1.Calian Group
CGY.TO (TSX)
Calian Group has shown promising improvements following asset sales and a strategic reorganization, making it an attractive option for investors seeking both dividend support and upside potential. With a solid dividend yield of 1.29% and a remarkable one-year return of 122.86%, this Canadian-listed value stock is recognized with a B+ rating from analysts, underscoring its financial health and growth prospects.
Pros:
- Strong 1-year return
- Improved fundamentals after reorganization
Cons:
- Lower dividend yield compared to some peers
- Market exposure risk
2.Gildan Activewear
GIL.TO (TSX)
Gildan Activewear, a Canadian-listed value stock, is positioned as an attractive option for investors seeking growth, buoyed by strong analyst sentiment. With a solid 1-year return of 20.20% and a 5-year return of 90.13%, the stock also offers a dividend yield of approximately 1.68%. Analysts from Scotiabank and RBC Capital have rated it as "Outperform," underscoring its potential in the current market landscape.
Pros:
- Strong analyst sentiment
- Consistent long-term performance
Cons:
- Recent negative short-term return
- Market competition risk
3.Rogers Communications
RCI-B.TO (TSX)
Rogers Communications stands out as a Canadian value stock, recognized alongside Gildan and Calian for its revenue and income visibility leading into 2026. With a solid dividend yield of nearly 3.93%, the company has demonstrated a remarkable one-year return of 38.41%, though it has faced a five-year decline of 17.85%. Analysts maintain a strong outlook, with RBC Capital recommending an "Outperform" rating, pointing to Rogers' consistent financial health and growth potential.
Pros:
- Strong revenue growth
- Stable dividend payments
Cons:
- Negative 5-year return
- Market volatility risk
Final Words
As you consider the best value stocks in Canada this June 2026, it's essential to evaluate options like Rogers Communications, Gildan, and Calian for their revenue potential and stability. Take time to compare these choices and conduct your own research to make informed investment decisions.
Frequently Asked Questions
Rogers Communications has a current dividend yield of 3.93%. The next dividend payment is scheduled for $0.5000, with a previous dividend date on July 6, 2026.
Over the past year, Rogers Communications has delivered a return of 38.41%. However, it's worth noting that the stock has experienced a decline in the last three and five years, with returns of -16.84% and -17.85%, respectively.
Investing in Rogers Communications carries risks typical of the telecommunications sector, including market competition, regulatory changes, and technological advancements. Additionally, its recent negative returns over the short-term may indicate volatility.

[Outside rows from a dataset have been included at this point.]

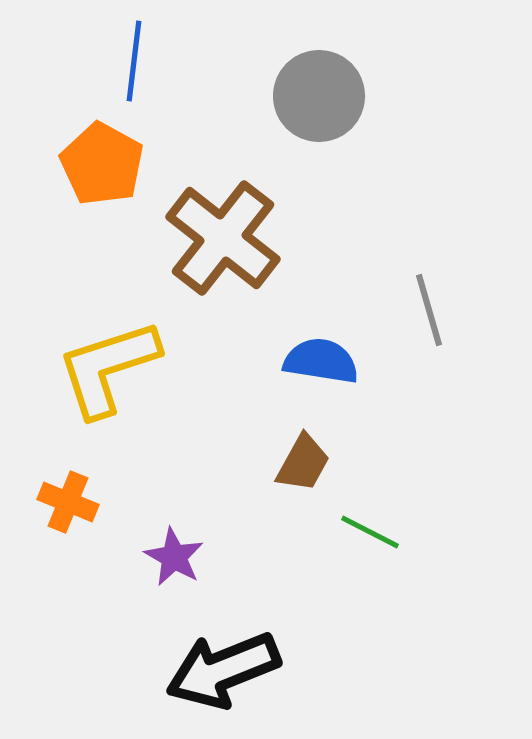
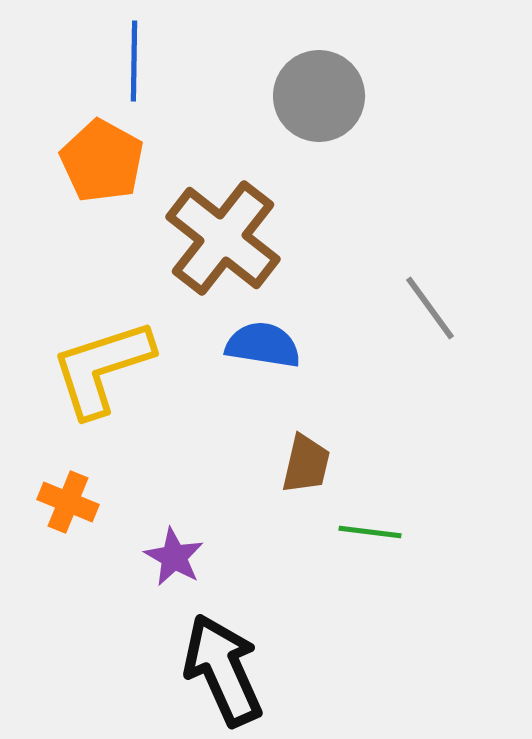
blue line: rotated 6 degrees counterclockwise
orange pentagon: moved 3 px up
gray line: moved 1 px right, 2 px up; rotated 20 degrees counterclockwise
blue semicircle: moved 58 px left, 16 px up
yellow L-shape: moved 6 px left
brown trapezoid: moved 3 px right, 1 px down; rotated 16 degrees counterclockwise
green line: rotated 20 degrees counterclockwise
black arrow: rotated 88 degrees clockwise
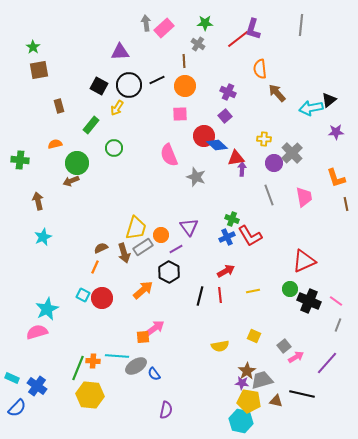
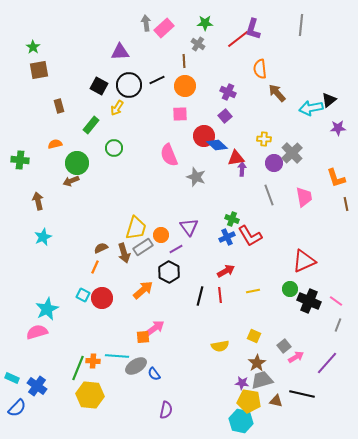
purple star at (336, 132): moved 2 px right, 4 px up
brown star at (247, 371): moved 10 px right, 8 px up
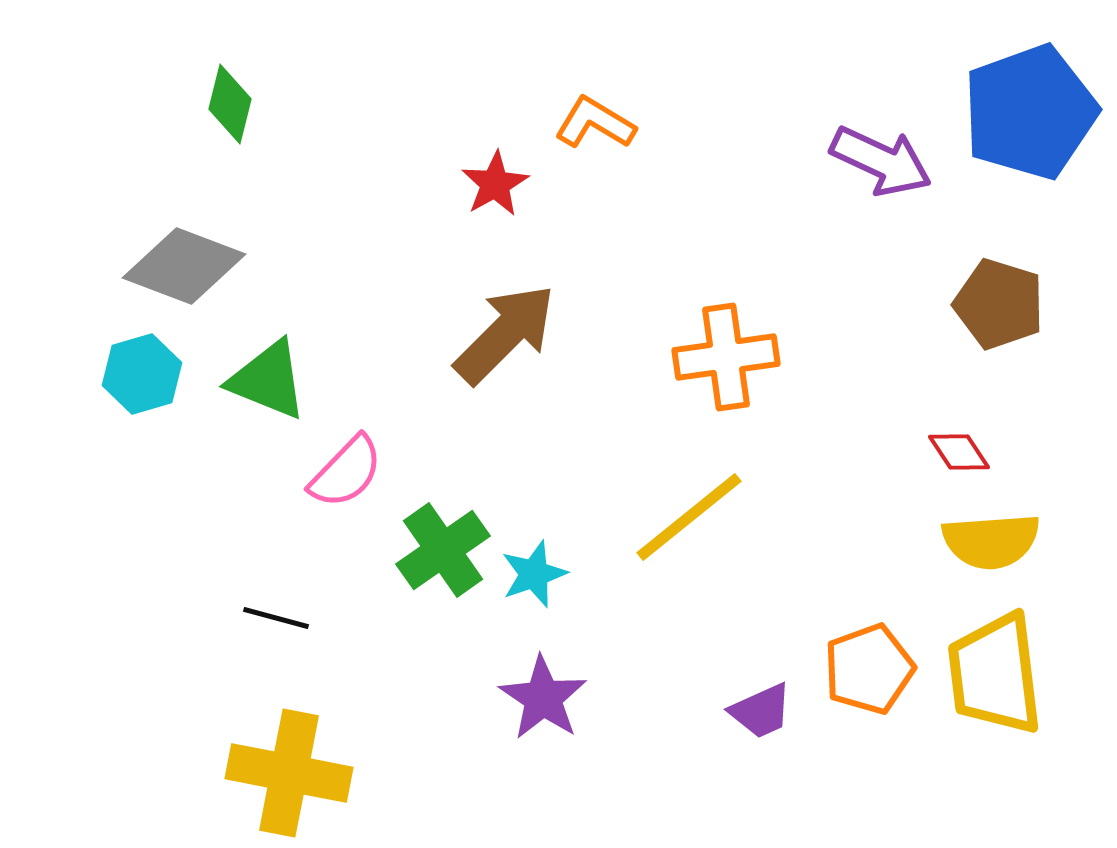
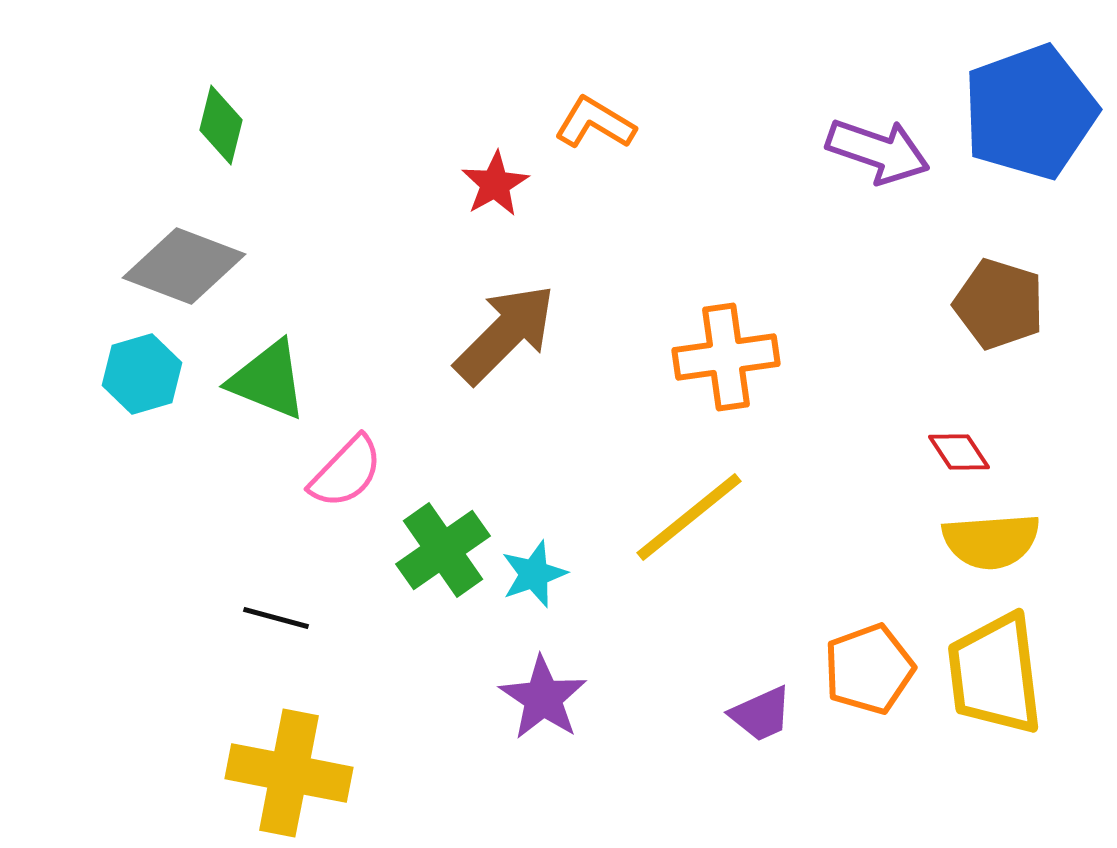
green diamond: moved 9 px left, 21 px down
purple arrow: moved 3 px left, 10 px up; rotated 6 degrees counterclockwise
purple trapezoid: moved 3 px down
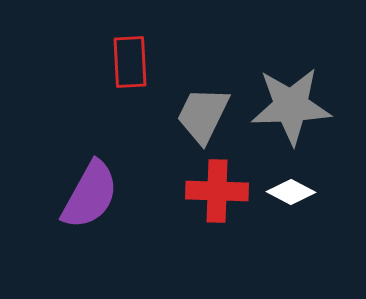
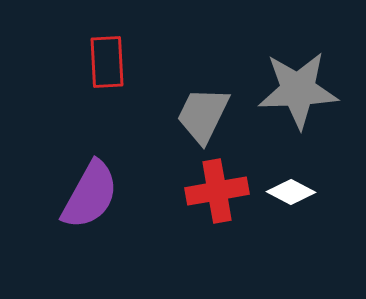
red rectangle: moved 23 px left
gray star: moved 7 px right, 16 px up
red cross: rotated 12 degrees counterclockwise
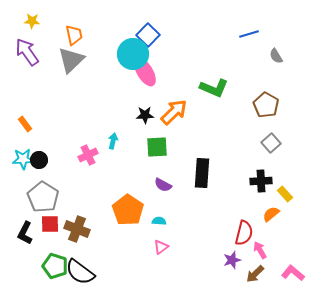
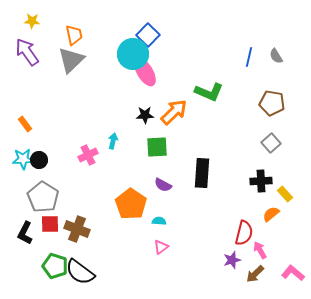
blue line: moved 23 px down; rotated 60 degrees counterclockwise
green L-shape: moved 5 px left, 4 px down
brown pentagon: moved 6 px right, 2 px up; rotated 20 degrees counterclockwise
orange pentagon: moved 3 px right, 6 px up
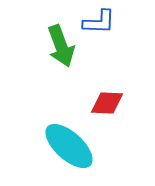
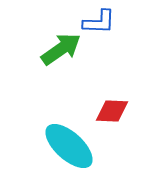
green arrow: moved 3 px down; rotated 105 degrees counterclockwise
red diamond: moved 5 px right, 8 px down
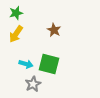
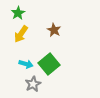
green star: moved 2 px right; rotated 16 degrees counterclockwise
yellow arrow: moved 5 px right
green square: rotated 35 degrees clockwise
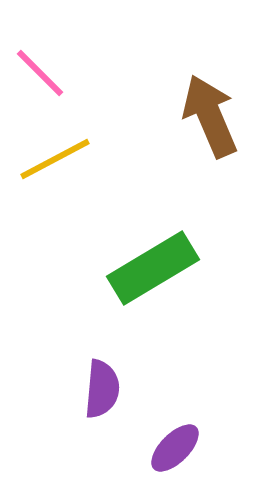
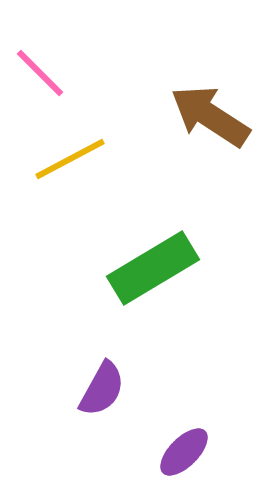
brown arrow: rotated 34 degrees counterclockwise
yellow line: moved 15 px right
purple semicircle: rotated 24 degrees clockwise
purple ellipse: moved 9 px right, 4 px down
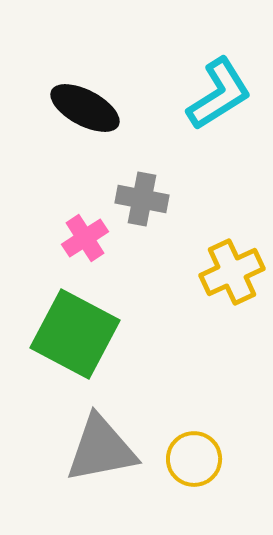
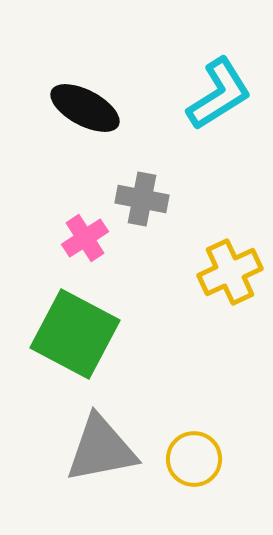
yellow cross: moved 2 px left
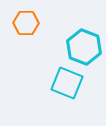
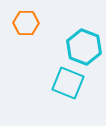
cyan square: moved 1 px right
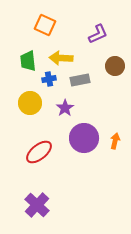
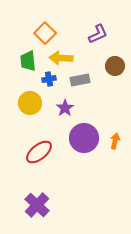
orange square: moved 8 px down; rotated 20 degrees clockwise
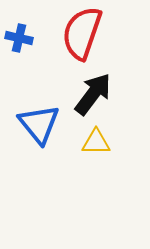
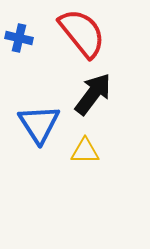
red semicircle: rotated 122 degrees clockwise
blue triangle: rotated 6 degrees clockwise
yellow triangle: moved 11 px left, 9 px down
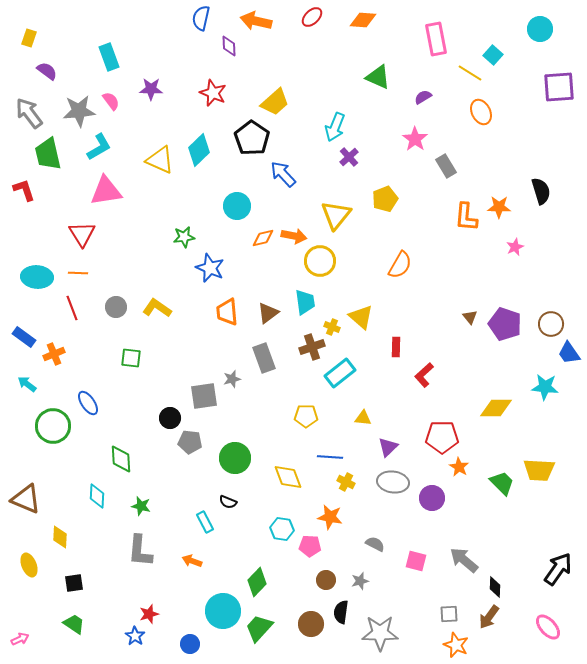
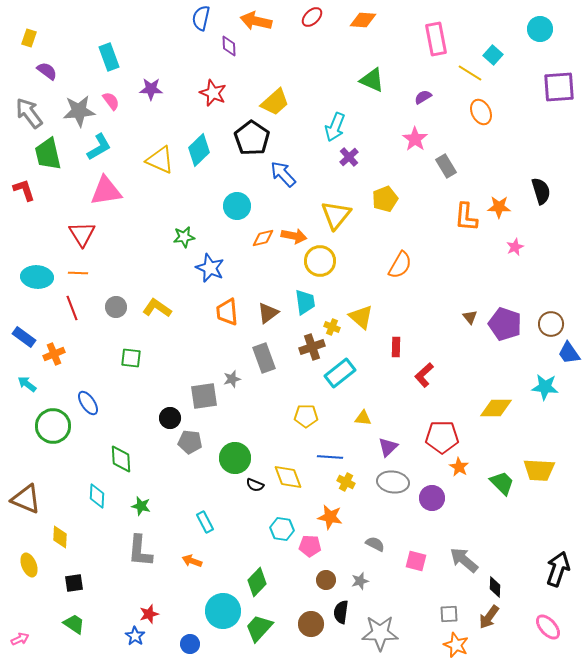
green triangle at (378, 77): moved 6 px left, 3 px down
black semicircle at (228, 502): moved 27 px right, 17 px up
black arrow at (558, 569): rotated 16 degrees counterclockwise
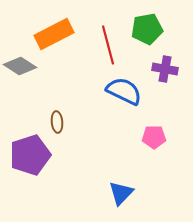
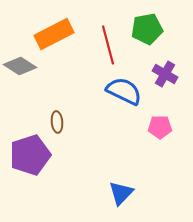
purple cross: moved 5 px down; rotated 20 degrees clockwise
pink pentagon: moved 6 px right, 10 px up
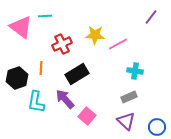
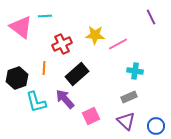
purple line: rotated 63 degrees counterclockwise
orange line: moved 3 px right
black rectangle: rotated 10 degrees counterclockwise
cyan L-shape: rotated 25 degrees counterclockwise
pink square: moved 4 px right; rotated 24 degrees clockwise
blue circle: moved 1 px left, 1 px up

Rogers Communications has a market capitalization of approximately $27.47 billion. This reflects its position as a significant player in the Canadian communications and media industry.
Rogers Communications is often compared to other Canadian value stocks like Gildan and Calian, particularly for its revenue and income visibility. Evaluating these companies involves looking at factors such as dividend yields, sector performance, and growth potential.
Rogers Communications operates through three main segments: Wireless, Cable, and Media. This diversified approach allows the company to offer a range of services, including mobile internet, television, and various media content.